Extracted entries:
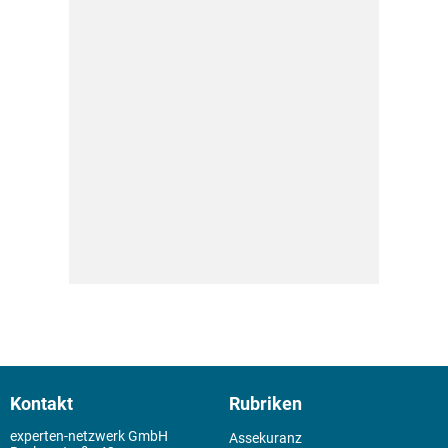
Kontakt
Rubriken
experten-netzwerk GmbH
Assekuranz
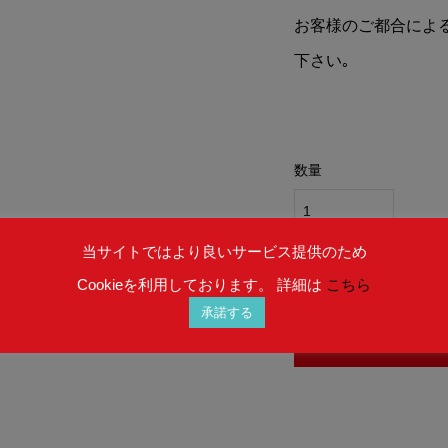
お客様のご都合によ
下さい｡
数量
当サイトではより良いサービス提供のため
在庫 : お取り寄せ (納期
Cookieを利用しております。 詳細は
こちら
承諾する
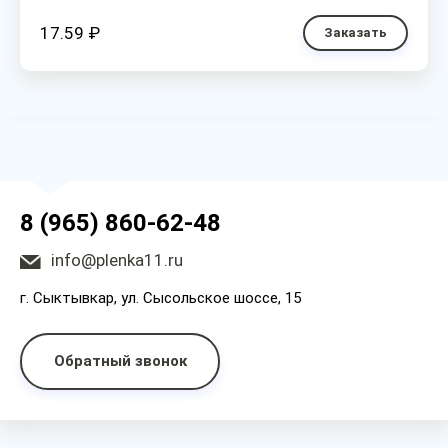
17.59 ₽
Заказать
8 (965) 860-62-48
info@plenka11.ru
г. Сыктывкар, ул. Сысольское шоссе, 15
Обратный звонок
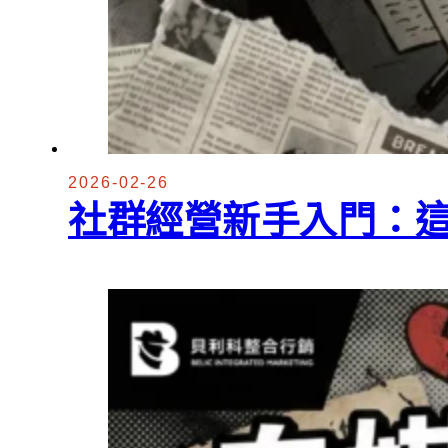
2026-02-26
社群經營新手入門：這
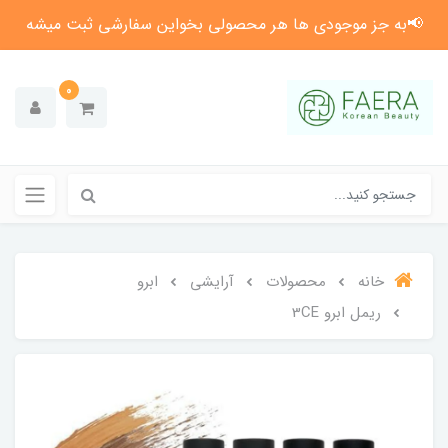
📢به جز موجودی ها هر محصولی بخواین سفارشی ثبت میشه
0
خانه
محصولات
آرایشی
ابرو
ریمل ابرو 3CE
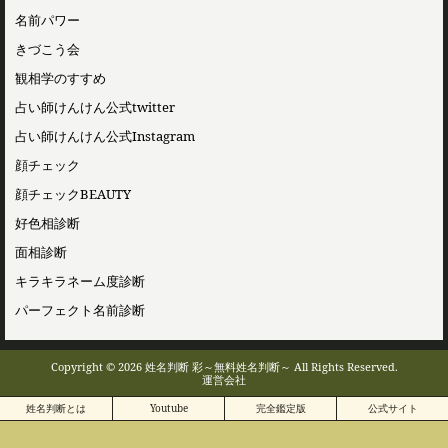
名前パワー
きづこう会
観相学のすすめ
占い師けんけん公式twitter
占い師けんけん公式Instagram
顔チェック
顔チェックBEAUTY
好色相診断
面相診断
キラキラネーム度診断
パーフェクト名前診断
Copyright © 2026 姓名判断 彩～無料姓名判断～ All Rights Reserved.
運営会社
姓名判断とは
Youtube
完全鑑定版
公式サイト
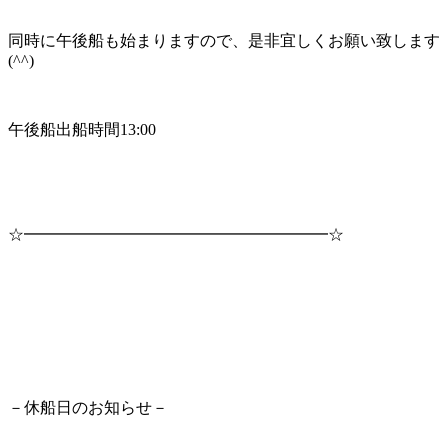
同時に午後船も始まりますので、是非宜しくお願い致します
(^^)
午後船出船時間13:00
☆━━━━━━━━━━━━━━━━━━━☆
－休船日のお知らせ－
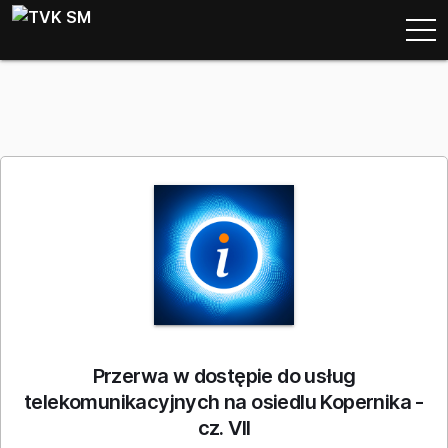
Przerwa w dostępie do usług
telekomunikacyjnych na osiedlu Kopernika -
cz. VII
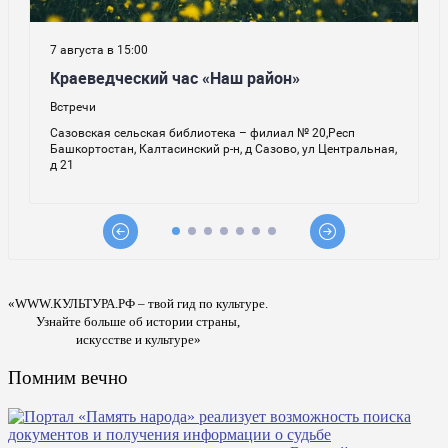
«WWW.КУЛЬТУРА.РФ – твой гид по культуре.
Узнайте больше об истории страны,
искусстве и культуре»
Помним вечно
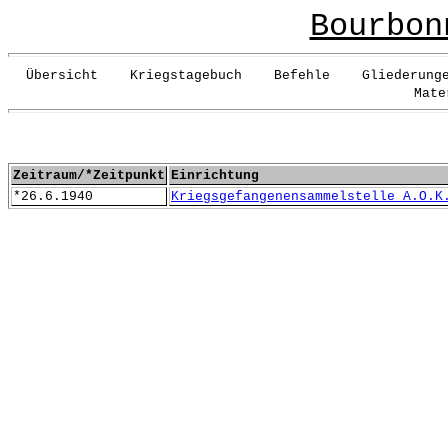
Bourbon
Übersicht Kriegstagebuch Befehle Gliederunge
Mate
Zeitraum/*Zeitpunkt
Einrichtung
*26.6.1940
Kriegsgefangenensammelstelle A.O.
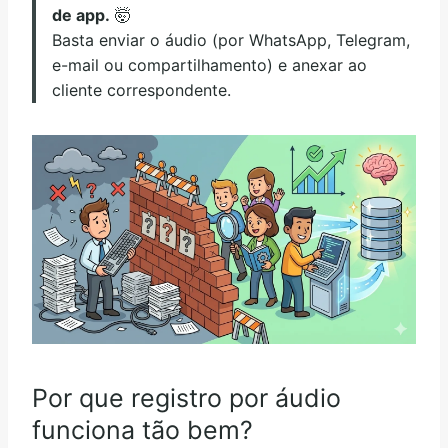
de app.
🤯
Basta enviar o áudio (por WhatsApp, Telegram,
e-mail ou compartilhamento) e anexar ao
cliente correspondente.
Por que registro por áudio
funciona tão bem?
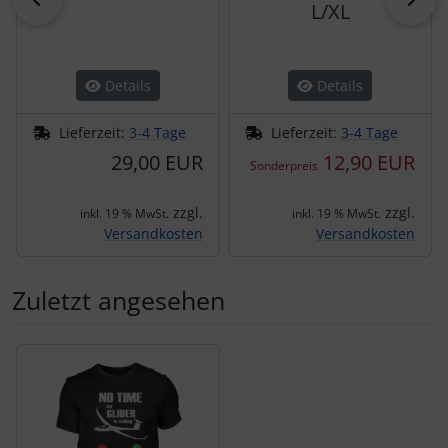
L/XL
Details
Details
Lieferzeit:
3-4 Tage
Lieferzeit:
3-4 Tage
29,00 EUR
12,90 EUR
Sonderpreis
zzgl.
zzgl.
inkl. 19 % MwSt.
inkl. 19 % MwSt.
Versandkosten
Versandkosten
Zuletzt angesehen
Es folgt ein Produktslider - navigieren Sie mit der Tab-Tas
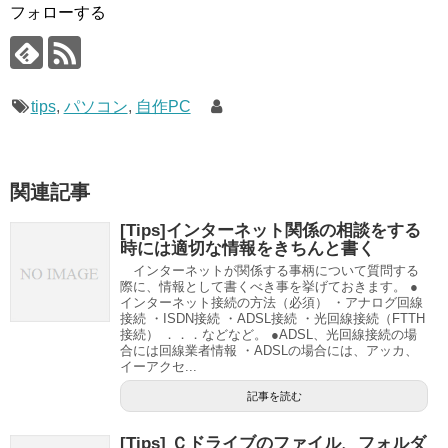
フォローする
tips
,
パソコン
,
自作PC
関連記事
[Tips]インターネット関係の相談をする
時には適切な情報をきちんと書く
インターネットが関係する事柄について質問する
際に、情報として書くべき事を挙げておきます。 ●
インターネット接続の方法（必須） ・アナログ回線
接続 ・ISDN接続 ・ADSL接続 ・光回線接続（FTTH
接続） ．．．などなど。 ●ADSL、光回線接続の場
合には回線業者情報 ・ADSLの場合には、アッカ、
イーアクセ...
記事を読む
[Tips] Ｃドライブのファイル、フォルダ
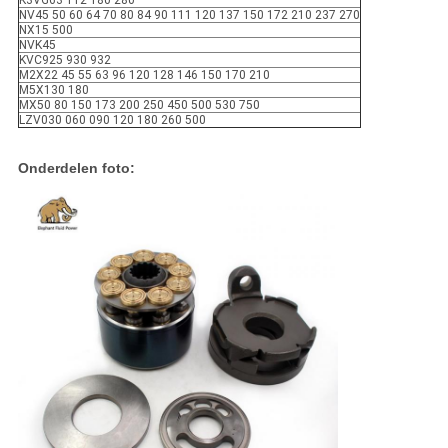
K3VG63 112 180 280
NV45 50 60 64 70 80 84 90 111 120 137 150 172 210 237 270
NX15 500
NVK45
KVC925 930 932
M2X22 45 55 63 96 120 128 146 150 170 210
M5X130 180
MX50 80 150 173 200 250 450 500 530 750
LZV030 060 090 120 180 260 500
Onderdelen foto:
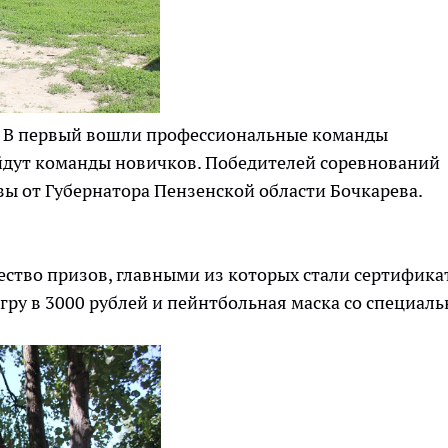
. В первый вошли профессиональные команды
ойдут команды новичков. Победителей соревнований
зы от Губернатора Пензенской области Бочкарева.
ство призов, главными из которых стали сертифика
гру в 3000 рублей и пейнтбольная маска со специал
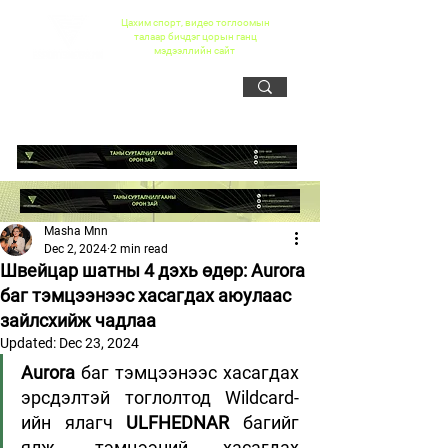
Цахим спорт, видео тоглоомын
талаар бичдэг цорын ганц
мэдээллийн сайт
Masha Mnn
Dec 2, 2024
2 min read
Швейцар шатны 4 дэхь өдөр: Aurora
баг тэмцээнээс хасагдах аюулаас
зайлсхийж чадлаа
Updated:
Dec 23, 2024
Aurora
 баг тэмцээнээс хасагдах 
эрсдэлтэй тоглолтод Wildcard-
ийн ялагч 
ULFHEDNAR
 багийг 
ялж, тэмцээний хасагдах 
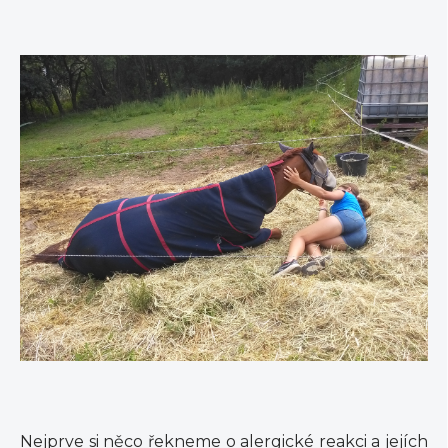
Nejprve si něco řekneme o alergické reakci a jejích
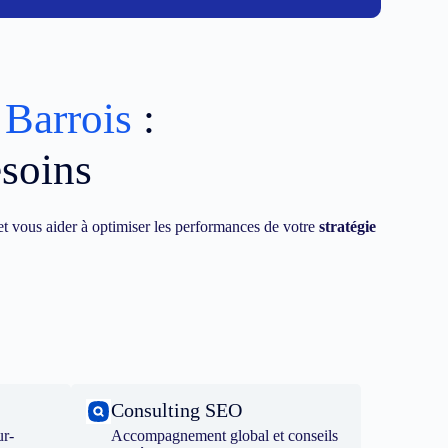
 Barrois
:
esoins
t vous aider à optimiser les performances de votre
stratégie
Consulting SEO
ur-
Accompagnement global et conseils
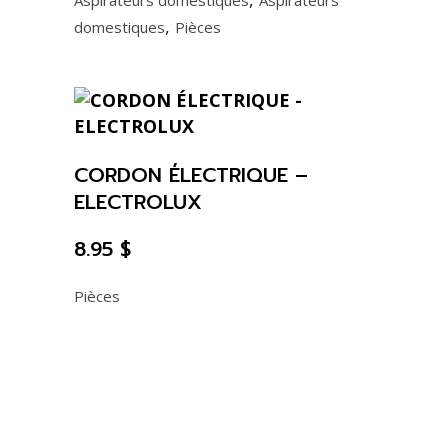
Aspirateurs domestiques
Aspirateurs
,
domestiques
Pièces
CORDON ÉLECTRIQUE –
ELECTROLUX
8.95
$
Pièces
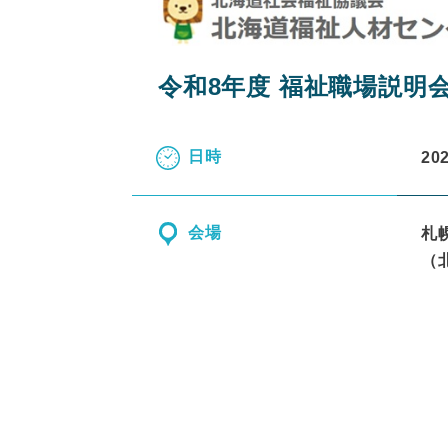
令和8年度 福祉職場説明
日時
20
会場
札
（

Problem description:
Return each line among the entries that holds the word "культуре".

Finished task:
«WWW.КУЛЬТУРА.РФ – твой гид по культуре.
искусстве и культуре»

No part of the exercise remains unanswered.